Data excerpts
((

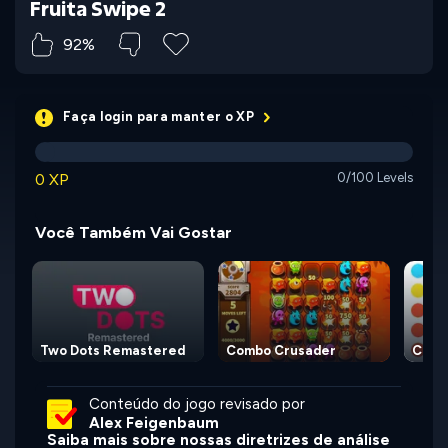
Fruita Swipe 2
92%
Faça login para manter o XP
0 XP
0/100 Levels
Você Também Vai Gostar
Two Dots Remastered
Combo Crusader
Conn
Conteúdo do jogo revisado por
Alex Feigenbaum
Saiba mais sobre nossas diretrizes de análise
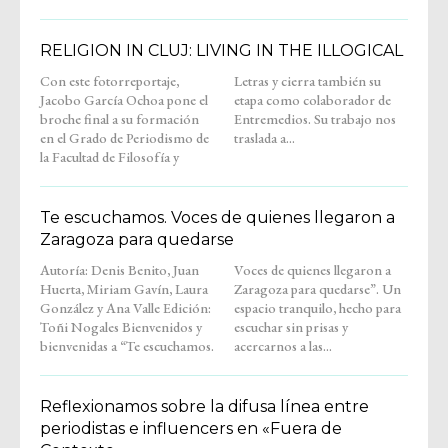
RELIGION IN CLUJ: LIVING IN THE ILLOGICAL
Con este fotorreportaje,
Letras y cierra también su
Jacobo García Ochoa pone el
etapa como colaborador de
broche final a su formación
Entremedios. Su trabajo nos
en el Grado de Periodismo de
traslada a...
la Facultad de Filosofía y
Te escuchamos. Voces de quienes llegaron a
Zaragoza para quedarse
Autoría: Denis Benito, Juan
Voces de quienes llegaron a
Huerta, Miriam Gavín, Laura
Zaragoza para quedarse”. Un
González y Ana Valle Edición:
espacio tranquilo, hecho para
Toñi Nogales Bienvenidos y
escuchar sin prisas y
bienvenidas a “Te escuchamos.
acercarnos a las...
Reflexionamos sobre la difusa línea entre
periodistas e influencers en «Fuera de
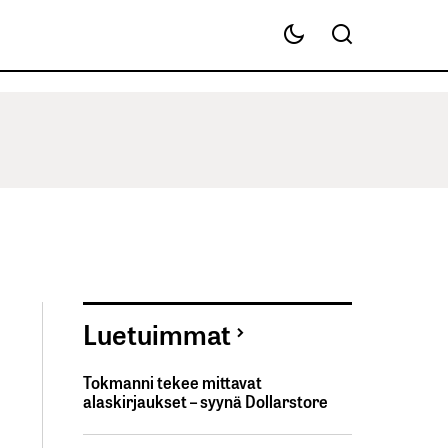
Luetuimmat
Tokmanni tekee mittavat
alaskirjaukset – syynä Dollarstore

))
((

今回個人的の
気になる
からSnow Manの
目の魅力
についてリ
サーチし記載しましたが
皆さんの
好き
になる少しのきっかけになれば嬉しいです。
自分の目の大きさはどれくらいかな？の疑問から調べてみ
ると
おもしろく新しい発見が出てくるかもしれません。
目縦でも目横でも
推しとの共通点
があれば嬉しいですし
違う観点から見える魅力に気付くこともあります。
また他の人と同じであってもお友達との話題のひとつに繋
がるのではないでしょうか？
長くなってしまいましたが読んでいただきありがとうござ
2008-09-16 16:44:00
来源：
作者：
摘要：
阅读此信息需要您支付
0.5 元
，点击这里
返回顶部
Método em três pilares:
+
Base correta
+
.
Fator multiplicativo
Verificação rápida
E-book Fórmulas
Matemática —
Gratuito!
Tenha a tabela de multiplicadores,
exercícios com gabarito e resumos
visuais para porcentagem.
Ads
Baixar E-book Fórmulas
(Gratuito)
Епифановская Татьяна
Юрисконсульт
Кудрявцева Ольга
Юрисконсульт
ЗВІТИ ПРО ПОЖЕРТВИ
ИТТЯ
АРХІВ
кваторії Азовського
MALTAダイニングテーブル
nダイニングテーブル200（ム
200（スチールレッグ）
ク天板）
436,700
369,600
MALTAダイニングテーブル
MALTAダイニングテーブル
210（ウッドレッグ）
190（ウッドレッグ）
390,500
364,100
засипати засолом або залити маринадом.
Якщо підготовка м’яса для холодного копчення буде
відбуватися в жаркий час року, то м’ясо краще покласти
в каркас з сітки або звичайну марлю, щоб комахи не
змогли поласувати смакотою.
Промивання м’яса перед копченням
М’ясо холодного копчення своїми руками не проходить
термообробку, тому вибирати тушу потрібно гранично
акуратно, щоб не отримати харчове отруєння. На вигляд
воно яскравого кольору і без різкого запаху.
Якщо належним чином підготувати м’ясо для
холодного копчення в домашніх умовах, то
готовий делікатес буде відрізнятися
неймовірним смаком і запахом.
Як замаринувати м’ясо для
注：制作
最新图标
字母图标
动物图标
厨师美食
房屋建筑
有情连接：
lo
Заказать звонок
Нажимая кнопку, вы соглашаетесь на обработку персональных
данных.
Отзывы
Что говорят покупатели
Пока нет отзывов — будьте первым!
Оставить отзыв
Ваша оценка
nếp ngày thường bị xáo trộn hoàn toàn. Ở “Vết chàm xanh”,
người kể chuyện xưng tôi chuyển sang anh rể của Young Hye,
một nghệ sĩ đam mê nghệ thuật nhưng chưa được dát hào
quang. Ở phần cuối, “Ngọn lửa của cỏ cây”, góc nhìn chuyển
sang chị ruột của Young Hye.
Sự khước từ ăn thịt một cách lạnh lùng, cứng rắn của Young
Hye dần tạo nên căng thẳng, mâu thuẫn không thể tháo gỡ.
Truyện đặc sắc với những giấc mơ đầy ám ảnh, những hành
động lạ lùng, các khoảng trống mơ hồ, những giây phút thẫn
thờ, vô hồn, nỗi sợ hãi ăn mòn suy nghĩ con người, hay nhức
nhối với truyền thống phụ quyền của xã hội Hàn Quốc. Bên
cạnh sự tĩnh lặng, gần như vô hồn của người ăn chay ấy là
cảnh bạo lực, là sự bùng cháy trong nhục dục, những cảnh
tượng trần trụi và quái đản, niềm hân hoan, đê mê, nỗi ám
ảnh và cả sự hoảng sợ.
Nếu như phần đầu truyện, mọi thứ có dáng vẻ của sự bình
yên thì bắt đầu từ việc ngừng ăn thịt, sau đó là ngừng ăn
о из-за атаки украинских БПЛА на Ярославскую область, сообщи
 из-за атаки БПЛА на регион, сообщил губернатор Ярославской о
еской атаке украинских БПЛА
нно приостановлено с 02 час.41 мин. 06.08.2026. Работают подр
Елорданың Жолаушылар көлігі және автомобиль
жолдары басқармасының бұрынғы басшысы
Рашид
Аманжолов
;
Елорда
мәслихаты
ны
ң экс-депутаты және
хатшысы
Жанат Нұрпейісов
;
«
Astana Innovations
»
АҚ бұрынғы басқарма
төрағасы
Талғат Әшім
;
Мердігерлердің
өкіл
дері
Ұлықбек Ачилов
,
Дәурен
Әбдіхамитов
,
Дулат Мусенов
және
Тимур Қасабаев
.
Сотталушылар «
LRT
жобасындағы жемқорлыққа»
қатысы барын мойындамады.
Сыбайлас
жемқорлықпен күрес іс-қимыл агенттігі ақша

))

→ **EXERCISE GOAL**
Output exactly, and only, the lines of the entries above from the one with "Fruita Swipe 2" up to and including the one with "Tokmanni tekee mittavat"; pictures are to be left out.

→ **COMPLETED EXERCISE**
Fruita Swipe 2
92%
Faça login para manter o XP
0 XP
0/100 Levels
Você Também Vai Gostar
Two Dots Remastered
Combo Crusader
Conn
Conteúdo do jogo revisado por
Alex Feigenbaum
Saiba mais sobre nossas diretrizes de análise
RELIGION IN CLUJ: LIVING IN THE ILLOGICAL
Con este fotorreportaje,
Letras y cierra también su
Jacobo García Ochoa pone el
etapa como colaborador de
broche final a su formación
Entremedios. Su trabajo nos
en el Grado de Periodismo de
traslada a...
la Facultad de Filosofía y
Te escuchamos. Voces de quienes llegaron a
Zaragoza para quedarse
Autoría: Denis Benito, Juan
Voces de quienes llegaron a
Huerta, Miriam Gavín, Laura
Zaragoza para quedarse”. Un
González y Ana Valle Edición:
espacio tranquilo, hecho para
Toñi Nogales Bienvenidos y
escuchar sin prisas y
bienvenidas a “Te escuchamos.
acercarnos a las...
Reflexionamos sobre la difusa línea entre
periodistas e influencers en «Fuera de
Luetuimmat
Tokmanni tekee mittavat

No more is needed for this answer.